心理诊疗中心虽然是独栋的, 却有好几个通道可以离开。
他们没在外面看到莫晚星离开, 可能是因为莫晚星从安全通道离开了。
安全通道后面就是公交站, 很多时候医护人员下班都是从安全出口走。
调取了监控记录后发现, 莫晚星确实是从医院的安全通道溜了, 监控只能拍摄到她过了马路对面, 却不知道她到底去了哪里。
马路对面有几家餐厅, 挨家调取监控后,查到她上了公交车。
公交却不是回家的,是往地铁站方向走的。
查了地铁线路发现她的意图可能是通过高铁站离开,立刻上报, 协调高铁站的警力扣押。
却还是晚了一步。
人已经搭乘高铁离开了峄城,高铁将在三分钟后,抵达华城北站。
即便是他们以最快的速度联系了高铁的乘警和高铁站的警察,也还是没能将莫晚星拦在高铁站。
出了高铁站莫晚星打了一辆出租车。
等出租车的司机被拦在路上时, 车里是空的。
司机也没有想过自己随便拉了一个乘客,能够惊动警察。
“人呢?”负责拦截的警察询问。
司机心虚地说:“快到红绿灯路口的时候她下车了。”
“为什么下车?”
“她说自己有东西落在高铁站了,要回去取, 我说送她回去取,她又说不用。”司机一脸无奈地说:“我们在高铁站接单不容易,回高铁站了得重头排队,她听我说,就给了我二百块钱,我看她这么爽快,就没纠结了。”
警察问:“那你干嘛不回高铁站?”
司机说:“我本来就不是跑高铁站在条路的,她给了钱我也没必要硬等在高铁站排队接人,回去路边捡人快多了。”
有理有据的警察也很无奈,“行吧,笔录上签个字。”
岳方霖将莫晚星跑了的消息告诉陆长风,彼时陆长风和井玏带着冯玉莲在回峄城的高铁上。
陆长风听到莫晚星跑了十分惊讶,“这么多人的情况下,都能让她给跑了……”
岳方霖也挺无奈:“有信息差,她用自己的真实身份买的机票,我们查到她真实身份的时间太晚了,察觉不对就已经第一时间布控了,还是没来得及,估计她也是早在我们盯上医院的时候,就想好了怎么逃走了。”
“这会儿什么情况?”
岳方霖说:“华城那边在查高铁站的监控录像,看她往哪个方向去了,反侦察意识还挺强,但不管接下来她要怎么跑,都会被抓住的。”

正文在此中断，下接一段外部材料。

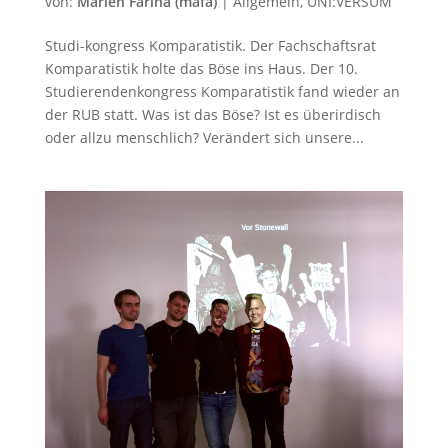
von:
Marlen Farina (mafa)
|
Allgemein
,
UNI:VERSUM
Studi-kongress Komparatistik. Der Fachschaftsrat
Komparatistik holte das Böse ins Haus. Der 10.
Studierendenkongress Komparatistik fand wieder an
der RUB statt. Was ist das Böse? Ist es überirdisch
oder allzu menschlich? Verändert sich unsere...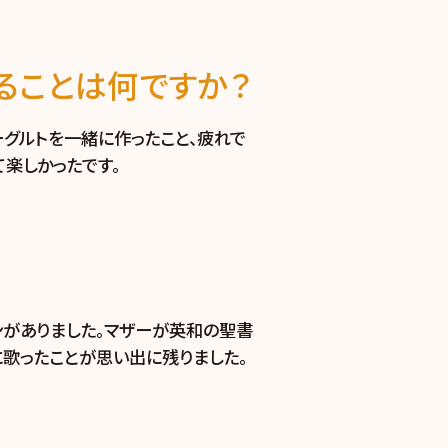
ることは何ですか？
グルトを一緒に作ったこと、疲れで
楽しかったです。
ンがありました。マザーが英和の聖書
に歌ったことが思い出に残りました。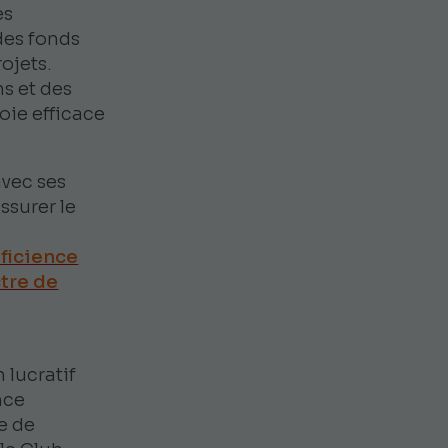
es
des fonds
ojets.
s et des
oie efficace
avec ses
ssurer le
éficience
ctre de
 lucratif
nce
re de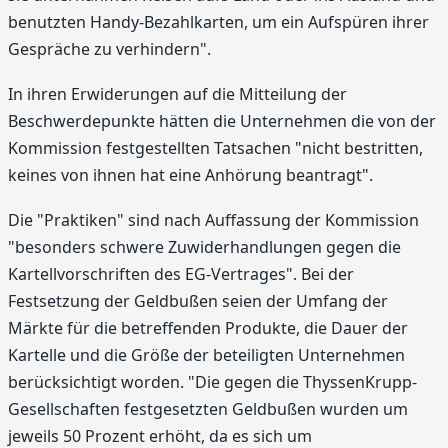
benutzten Handy-Bezahlkarten, um ein Aufspüren ihrer
Gespräche zu verhindern".
In ihren Erwiderungen auf die Mitteilung der
Beschwerdepunkte hätten die Unternehmen die von der
Kommission festgestellten Tatsachen "nicht bestritten,
keines von ihnen hat eine Anhörung beantragt".
Die "Praktiken" sind nach Auffassung der Kommission
"besonders schwere Zuwiderhandlungen gegen die
Kartellvorschriften des EG-Vertrages". Bei der
Festsetzung der Geldbußen seien der Umfang der
Märkte für die betreffenden Produkte, die Dauer der
Kartelle und die Größe der beteiligten Unternehmen
berücksichtigt worden. "Die gegen die ThyssenKrupp-
Gesellschaften festgesetzten Geldbußen wurden um
jeweils 50 Prozent erhöht, da es sich um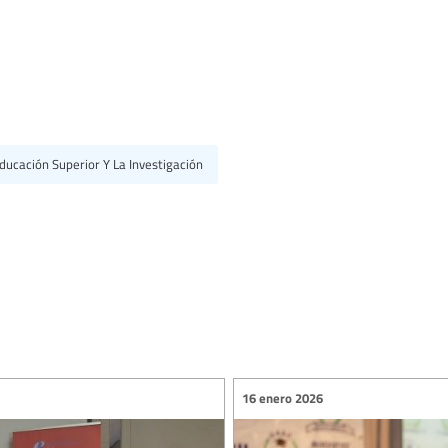
ducación Superior Y La Investigación
16 enero 2026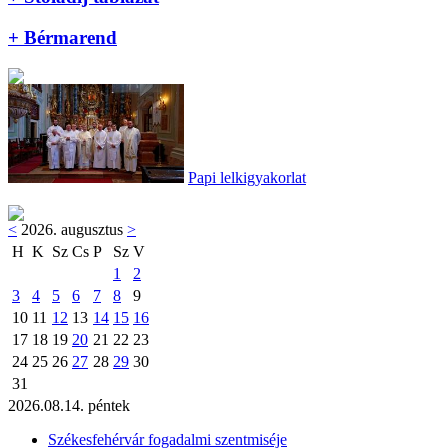
+ Bérmarend
Papi lelkigyakorlat
<
2026. augusztus
>
H
K
Sz
Cs
P
Sz
V
1
2
3
4
5
6
7
8
9
10
11
12
13
14
15
16
17
18
19
20
21
22
23
24
25
26
27
28
29
30
31
2026.08.14. péntek
Székesfehérvár fogadalmi szentmiséje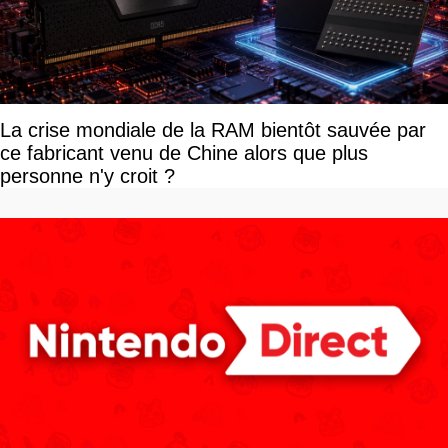
La crise mondiale de la RAM bientôt sauvée par
ce fabricant venu de Chine alors que plus
personne n'y croit ?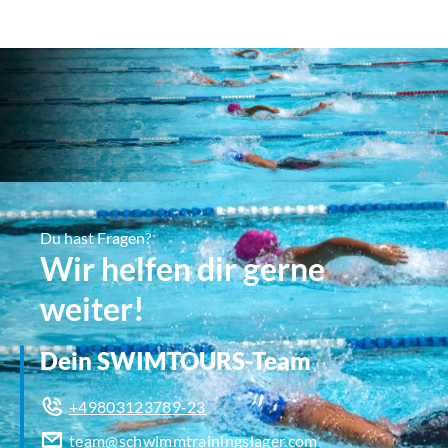
Du hast Fragen?
Wir helfen dir gerne
weiter!
Dein SWIMTOURS-Team
+49803123789-23
team@schwimmtrainingslager.com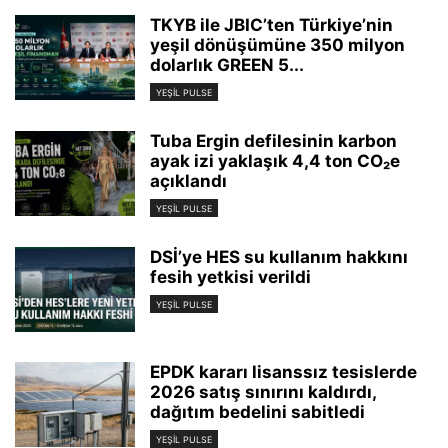
TKYB ile JBIC’ten Türkiye’nin
yeşil dönüşümüne 350 milyon
dolarlık GREEN 5...
YEŞIL PULSE
Tuba Ergin defilesinin karbon
ayak izi yaklaşık 4,4 ton CO₂e
açıklandı
YEŞIL PULSE
DSİ’ye HES su kullanım hakkını
fesih yetkisi verildi
YEŞIL PULSE
EPDK kararı lisanssız tesislerde
2026 satış sınırını kaldırdı,
dağıtım bedelini sabitledi
YEŞIL PULSE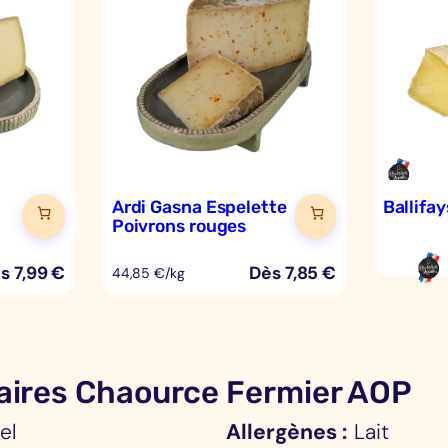
Ardi Gasna Espelette
Ballifa
Poivrons rouges
ès
7,99
€
Dès
7,85
€
44,85 €/kg
aires Chaource Fermier AOP
el
Allergènes
Lait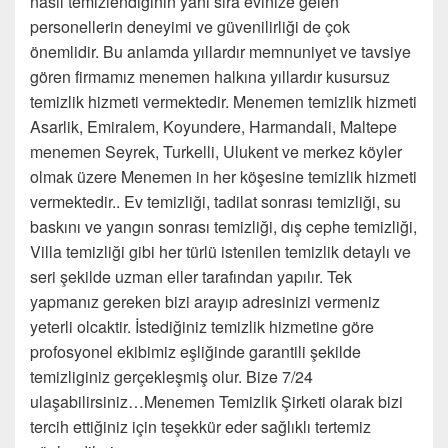
nasıl temizlendiginin yani sıra evinize gelen
personellerin deneyimi ve güvenilirliği de çok
önemlidir. Bu anlamda yıllardır memnuniyet ve tavsiye
gören firmamız menemen halkına yıllardır kusursuz
temizlik hizmeti vermektedir. Menemen temizlik hizmeti
Asarlik, Emiralem, Koy
undere, Harmandali, Maltepe
menemen Seyrek, Turkelli, Ulukent ve merkez köyler
olmak üzere Menemen in her köşesine temizlik hizmeti
vermektedir.. Ev temizliği, tadilat sonrası temizliği, su
baskını ve yangın sonrası temizliği, dış cephe temizliği,
Villa temizliği gibi her türlü istenilen temizlik detaylı ve
seri şekilde uzman eller tarafından yapılır. Tek
yapmanız gereken bizi arayıp adresinizi vermeniz
yeterli olcaktir. İstediğiniz temizlik hizmetine göre
profosyonel ekibimiz eşliğinde garantili şekilde
temizliginiz gerçekleşmiş olur. Bize 7/24
ulaşabilirsiniz…Menemen Temizlik Şirketi olarak bizi
tercih ettiğiniz için teşekkür eder sağlıklı tertemiz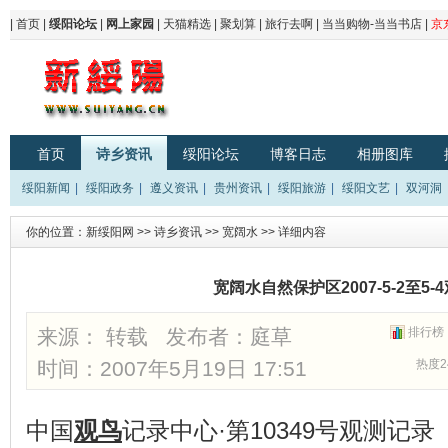
|
首页
|
绥阳论坛
|
网上家园
|
天猫精选
|
聚划算
|
旅行去啊
|
当当购物-当当书店
|
京
首页
诗乡资讯
绥阳论坛
博客日志
相册图库
绥阳新闻
|
绥阳政务
|
遵义资讯
|
贵州资讯
|
绥阳旅游
|
绥阳文艺
|
双河洞
你的位置：
新绥阳网
>>
诗乡资讯
>>
宽阔水
>> 详细内容
宽阔水自然保护区2007-5-2至5-
来源： 转载 发布者：
庭草
排行榜
时间：2007年5月19日 17:51
热度2
中国
观鸟
记录中心·第10349号观测记录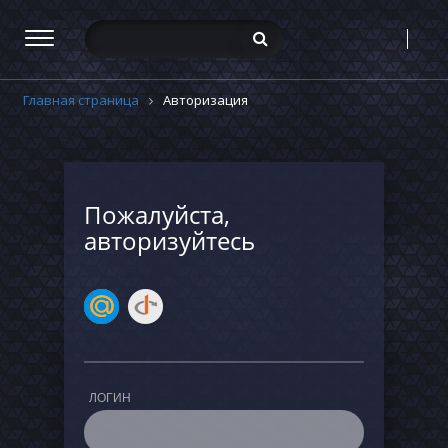
Главная страница
Авторизация
Пожалуйста,
авторизуйтесь
ЛОГИН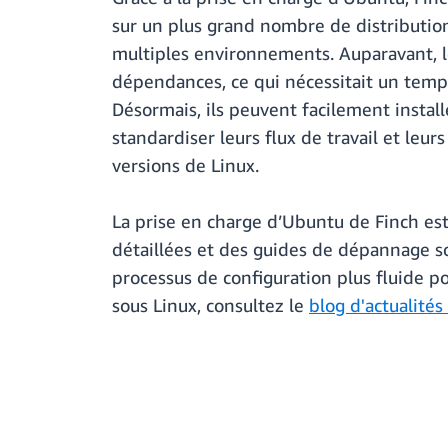
sur un plus grand nombre de distribution
multiples environnements. Auparavant, les
dépendances, ce qui nécessitait un temp
Désormais, ils peuvent facilement instal
standardiser leurs flux de travail et leur
versions de Linux.
La prise en charge d’Ubuntu de Finch est
détaillées et des guides de dépannage s
processus de configuration plus fluide pou
sous Linux, consultez le
blog d'actualité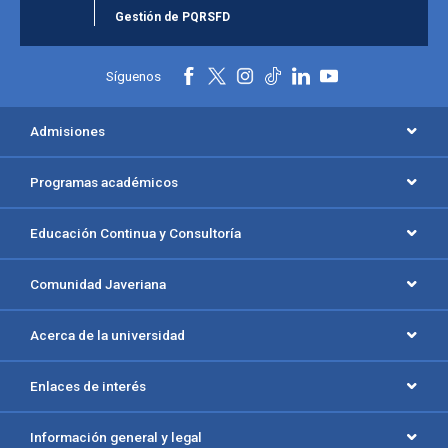
Gestión de PQRSFD
Síguenos
Admisiones
Programas académicos
Educación Continua y Consultoría
Comunidad Javeriana
Acerca de la universidad
Enlaces de interés
Información general y legal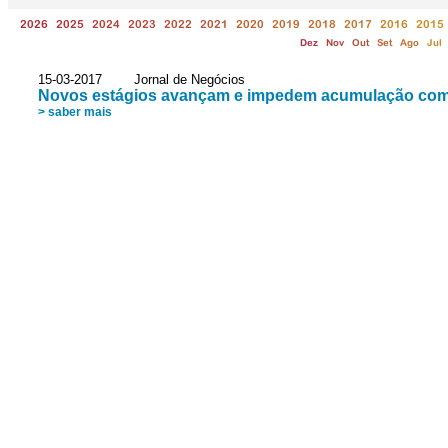
2026
2025
2024
2023
2022
2021
2020
2019
2018
2017
2016
2015
Dez
Nov
Out
Set
Ago
Jul
15-03-2017 Jornal de Negócios
Novos estágios avançam e impedem acumulação com
> saber mais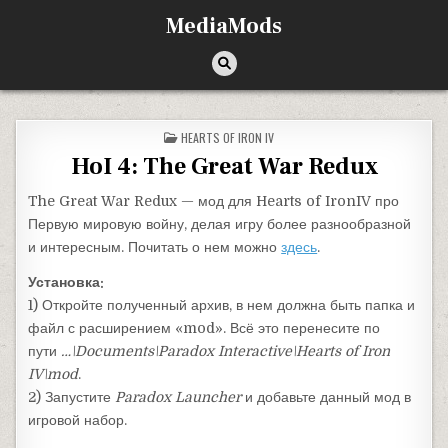
Перейти к содержимому
MediaMods
ОПУБЛИКОВАНО В
HEARTS OF IRON IV
HoI 4: The Great War Redux
The Great War Redux — мод для Hearts of IronIV про
Первую мировую войну, делая игру более разнообразной
и интересным. Почитать о нем можно
здесь
.
Установка:
1) Откройте полученный архив, в нем должна быть папка и
файл с расширением «mod». Всё это перенесите по
пути
…\Documents\Paradox Interactive\Hearts of Iron
IV\mod
.
2) Запустите
Paradox Launcher
и добавьте данный мод в
игровой набор.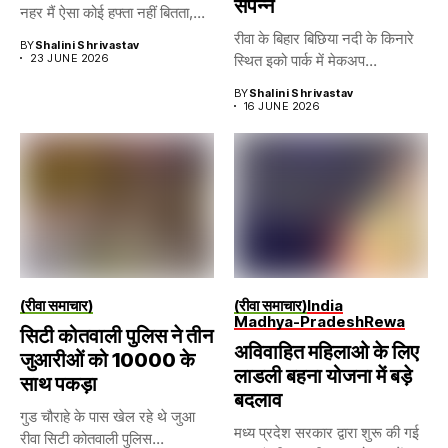
संपन्न
नहर मैं ऐसा कोई हफ्ता नहीं बितता,...
रीवा के बिहार बिछिया नदी के किनारे
BY
Shalini Shrivastav
23 JUNE 2026
स्थित इको पार्क में मेकअप...
BY
Shalini Shrivastav
16 JUNE 2026
(रीवा समाचार)
(रीवा समाचार)
India
Madhya-Pradesh
Rewa
सिटी कोतवाली पुलिस ने तीन
अविवाहित महिलाओ के लिए
जुआरीओं को 10000 के
लाडली बहना योजना में बड़े
साथ पकड़ा
बदलाव
गुड चौराहे के पास खेल रहे थे जुआ
मध्य प्रदेश सरकार द्वारा शुरू की गई
रीवा सिटी कोतवाली पुलिस...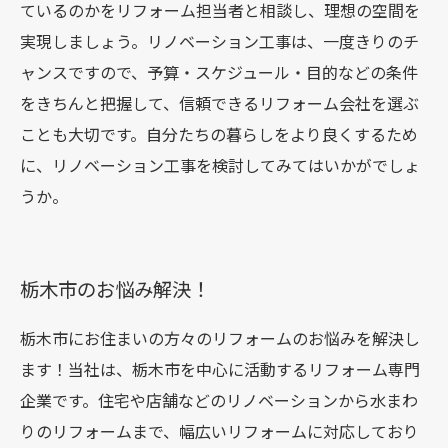
ているのかをリフォーム担当者と相談し、理想の空間を
実現しましょう。リノベーション工事は、一度きりのチ
ャンスですので、予算・スケジュール・目的などの条件
をきちんと把握して、信頼できるリフォーム会社を選ぶ
ことも大切です。自分たちの暮らしをより良くするため
に、リノベーション工事を検討してみてはいかがでしょ
うか。
栃木市のお悩み解決！
栃木市にお住まいの方々のリフォームのお悩みを解決し
ます！当社は、栃木市を中心に活動するリフォーム専門
企業です。住宅や店舗などのリノベーションから水まわ
りのリフォームまで、幅広いリフォームに対応しており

已经和周边几个城市下发了协查通告,一旦发现,就地扣留。
任何交通工具只要她使用了,就肯定能查到蛛丝马迹。
现在这个社会,到处都是监控摄像头,查到只是时间的问题。
这个时间差已经不足以让她成功地逃脱。
很快华城警方就带来了好消息,下了出租车后她就在路边打了网约车,前往华城机场,正好遇上了交警查车查证件,直接就给她按在车上了。
陆长风和井玏回到峄城公安局时,陶征他们已经把莫晚星带回来了,就在审讯室里随时可以审讯。
陆长风跟岳方霖去监控室看了一下情况。
岳方霖问:“想现在审,还是晚点审?”
“不着急,先搜搜她的办公室和家里,尽可能地多搜集证据,才能在审讯的时候不落下风。”
从这段时间的表现来看,她是一个非常自负的人。
哪怕警察找上门了,也是波澜不惊,还在被警察盯上的时候不慌不忙地谋划逃跑方案。
岳方霖回道:“网上的记录周瑜在查,陶征亲自带队去了她的家里搜查,办公室里比较干净,没搜到什么可疑的物品。”
陆长风一边回应着岳方霖,一边翻看着莫晚星的个人资料。
她本名叫孔玮翎,今年29岁,是郯城人。